After a lukewarm start, the revered Manhattan trio settle into a solid roll-call of hits in the grandest of settings
There’s something about listening to Interpol that transports you to another point in time. Maybe it’s their unique sound (twenty years on, no one sounds as ‘Paul Banks’ as Paul Banks himself), their smart yet sombre aesthetic, their sweat-soaked lyrics that carve the word ‘desire’ across your clubbed-out 5am soul. Maybe it’s a combination of all of the above. One thing’s for sure, tonight there are a lot of fans ready to be taken back for another spin around Interpol’s sun – despite the fact it’s still daylight when Paul Banks, Daniel Kessler and drummer Sam Fogarino take the stage as part of the Somerset House Summer Series.
First things first, watching Interpol in the kind-of daytime is mildly jarring (let’s face it, Interpol are the kings of after-hours barfly cool), which arguably affects the first few songs of the set.
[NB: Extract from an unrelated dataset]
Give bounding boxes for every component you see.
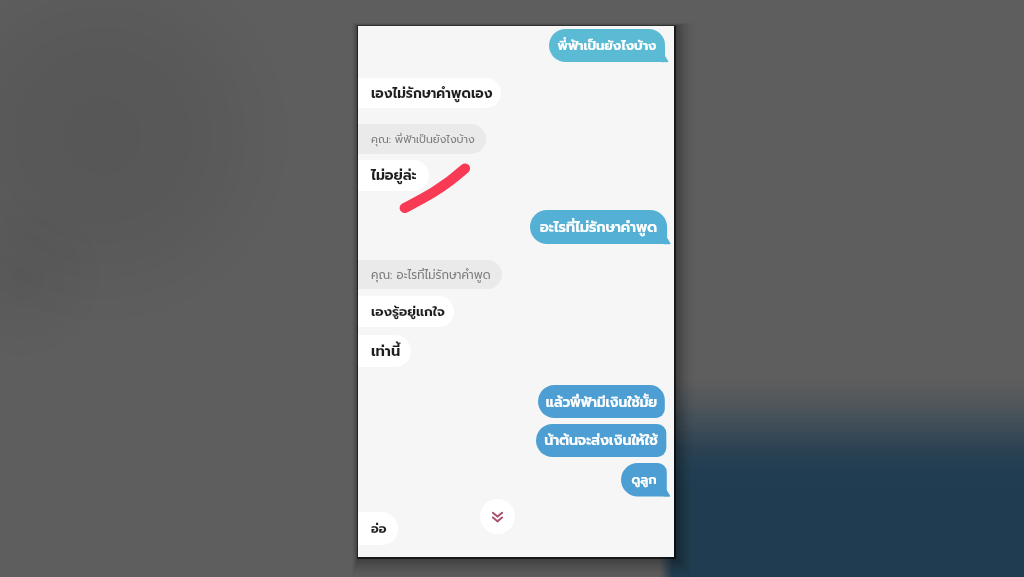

First track ‘Toni’ falls a little short of the ferocious opener we’d expect from a band that can usually backhand a crowd in the first few minutes of play. Even ‘Obstacle 1’, the first airing from 2001’s seminal Turn On The Bright Lights, feels a bit clumsy on this breezy yet balmy Monday evening. A change in tempo (or an unseen sound problem perhaps?) only adds to the overall sense of clunkiness, one that might not be as obvious if the same song were played to the smoking, streetlit darkness. Even ‘Narc’, with its gut-wrenching wail “you should be in my space, you should be in my life” sounds odd when you can legibly read what brand of socks the guy is wearing in front of you.
However, once the sun starts to set, things change. For the better. In the pink dusk, Interpol (and this set) comes alive. Banks’ voice hits its unmistakable stride with ‘My Desire’ and ‘Fables’ A groan of appreciation greets the beating heart bassline of Antics banger ‘Evil’. And yes, everyone is still waiting for ‘that’ groan two decades later. Settled in amongst the red stage lights and unseen disco ball, the false-start gives way to a slicker set. ‘Pioneer To The Falls’ delights as does ‘Rest My Chemistry’ from Our Love To Admire. Despite this settling in, it does feel like something is awry with the sound. “Thank you for your patience,” Banks says apologetically midway through the set. Thankfully, nighttime is more forgiving of these trespasses.
The hits come thick and fast. ‘No I in Threesome’, ‘Roland’ and ‘Leif Erikson’ are given room to ruminate, the crowd responding to each with an almost unspoken reverence. ‘PDA’ generates some modest movement on the cobbles underfoot, the slight discord of the track’s melody sounding muddy and full of memory. But naturally, it’s ‘Slow Hands’, the track that defined the indie sleaze clubkid generation that gets the crowd dancing (as it should). One complaint is that ‘Slow Hands’ sounds best played really f*cking loud on a sticky dive bar dancefloor (not in the grandiose surroundings of Somerset House where it’s gourmet vegan street food being peddled rather than three quid rum and cokes and Instax camera pics), but hey. Things have moved on, and for those of us that like to start our week with a big wallop of noughties nostalgia, this evening has been a joy.